Today in How’s It Going For New Arenas’ Bottom Lines?:
Lincoln’s brand-new Pinnacle Bank Arena’s operating deficit has widened to nearly $376,000 in its first seven months of operation.
As Nebraska Watchdog was the first to report in March, although the $186 million arena has attracted a dazzling lineup of big-name concerts and a sold-out season of Husker men’s basketball games, it has been posting operational losses. In its first five months, it posted a nearly $172,000 loss…
The overriding problem is the way the city structured the deal so the University of Nebraska-Lincoln gets most of the revenue off basketball games and the joint public agency that oversees the arena and surrounding West Haymarket development gets most of the revenue generated by the arena. Why?
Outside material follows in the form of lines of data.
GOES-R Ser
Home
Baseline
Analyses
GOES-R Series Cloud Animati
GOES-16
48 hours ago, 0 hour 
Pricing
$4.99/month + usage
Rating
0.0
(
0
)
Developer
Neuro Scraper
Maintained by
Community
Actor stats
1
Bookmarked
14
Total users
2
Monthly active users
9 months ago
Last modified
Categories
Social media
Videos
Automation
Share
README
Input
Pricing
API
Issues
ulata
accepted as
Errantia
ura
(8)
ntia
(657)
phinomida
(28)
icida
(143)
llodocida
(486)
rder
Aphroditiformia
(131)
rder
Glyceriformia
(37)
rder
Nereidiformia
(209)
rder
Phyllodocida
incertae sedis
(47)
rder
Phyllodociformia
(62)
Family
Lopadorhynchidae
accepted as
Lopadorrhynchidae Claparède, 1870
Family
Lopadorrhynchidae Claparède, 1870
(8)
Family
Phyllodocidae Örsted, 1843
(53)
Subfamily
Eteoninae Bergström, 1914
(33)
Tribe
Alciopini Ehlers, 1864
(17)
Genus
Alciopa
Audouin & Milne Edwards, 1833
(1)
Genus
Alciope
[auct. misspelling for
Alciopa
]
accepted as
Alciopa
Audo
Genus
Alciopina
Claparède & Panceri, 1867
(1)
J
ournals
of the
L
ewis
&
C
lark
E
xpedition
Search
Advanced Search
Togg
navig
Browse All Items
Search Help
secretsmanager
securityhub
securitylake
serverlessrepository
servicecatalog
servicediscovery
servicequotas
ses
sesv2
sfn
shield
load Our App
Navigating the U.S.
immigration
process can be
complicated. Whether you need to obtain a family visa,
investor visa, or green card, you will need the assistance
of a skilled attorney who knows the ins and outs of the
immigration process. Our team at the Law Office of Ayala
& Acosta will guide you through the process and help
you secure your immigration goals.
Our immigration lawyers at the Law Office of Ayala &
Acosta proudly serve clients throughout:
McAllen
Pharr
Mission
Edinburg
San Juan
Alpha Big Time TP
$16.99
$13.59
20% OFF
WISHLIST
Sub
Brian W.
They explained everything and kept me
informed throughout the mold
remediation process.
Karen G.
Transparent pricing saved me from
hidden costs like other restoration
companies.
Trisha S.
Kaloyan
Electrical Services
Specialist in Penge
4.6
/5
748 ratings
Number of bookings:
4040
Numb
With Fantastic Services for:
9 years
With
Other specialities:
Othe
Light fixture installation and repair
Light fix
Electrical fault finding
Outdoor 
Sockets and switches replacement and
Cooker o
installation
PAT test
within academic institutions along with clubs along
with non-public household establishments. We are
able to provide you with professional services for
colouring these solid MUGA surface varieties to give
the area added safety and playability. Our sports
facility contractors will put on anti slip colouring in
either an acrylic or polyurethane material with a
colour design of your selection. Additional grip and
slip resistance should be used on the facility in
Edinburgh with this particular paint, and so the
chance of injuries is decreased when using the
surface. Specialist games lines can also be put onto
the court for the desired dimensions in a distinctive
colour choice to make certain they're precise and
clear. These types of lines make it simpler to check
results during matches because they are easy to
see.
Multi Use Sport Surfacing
The city needed UNL to be the arena’s major tenant; UNL didn’t need the city. So guess who got the better deal?
This isn’t actually as bad as it sounds: As Nebraska Watchdog goes on to explain, the main reason the arena is losing money is because revenue from ad boards, naming rights, suite sales, and club seats is going to pay off the arena debt, which means it’s not available for turning a profit. That’s the opposite of, say, the Sprint Center in Kansas City, where revenue is siphoned off to pay the arena operator’s profits, and so isn’t available to pay off construction debt.
But either way it comes to the same thing: Even crazy-successful arenas generally lose money once the cost of building the damn things is factored in. But then, you knew that already.